Shayne’s interest quickened. He tapped the cigarette, sending sparks into the dark. Was this the connection between the pretty housewife and the dead hoodlum he had been looking for? Henlein had worked for De Luca, Dan Milford owed money to De Luca, and De Luca had been known to maim and kill men who failed to meet his usurious payments. Had one of De Luca’s musclemen tried to get Dan Milford to pay up by leaving one of the voodoo dolls with his wife? It seemed an unlikely way for gangsters to operate—still, they had done more than frighten Henny Henlein, they had killed him.
There was another possibility. If Henny Henlein had been crowding Dan Milford for his loan-shark boss, De Luca, Dan might have killed Henlein.
“Does your husband know you got the doll?” Shayne asked abruptly.
“No. I didn’t tell him.”
“You told the Thains. Why didn’t you tell him too? Unless you think he left it?”
She stared at him, her horror showing even in the dark night. “If you knew him you’d never say that. Dan’s not a murderer!”

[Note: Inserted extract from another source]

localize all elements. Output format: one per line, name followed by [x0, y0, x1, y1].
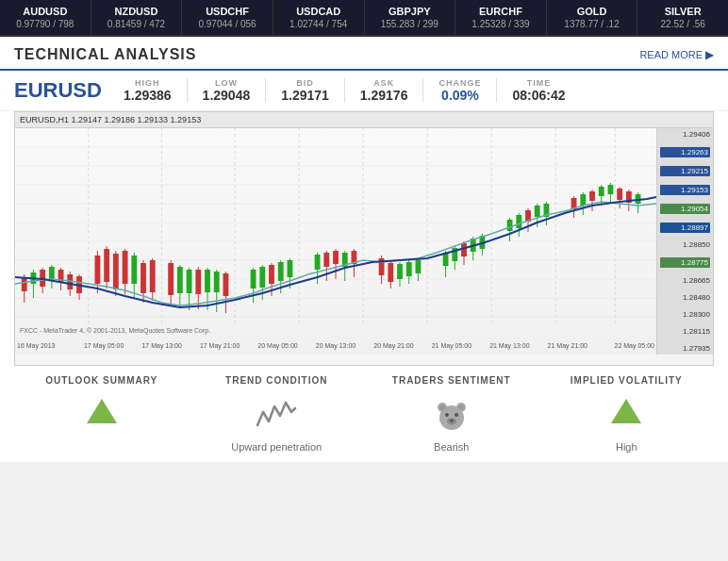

“And you’re not murdered—yet. But Henny Henlein is. Henlein was one of De Luca’s muscle-men and collectors. Now that you’ve admitted you know De Luca, what do you know about Henlein?”
“Nothing. I was telling the truth about that. I never heard the name.”
“You still haven’t told me why you didn’t tell your husband somebody left you the voodoo doll.”
“I didn’t want to worry him any more. He had enough to be worried about.” She was crying softly. “And even if he
did
want to kill me—which he never would—why wouldn’t he just do it, instead of sending me the doll?”
“You told me this afternoon he believed in the voodoo curse—that he was like a child that way.”
“Dan would never hurt me, much less kill me. He wouldn’t!”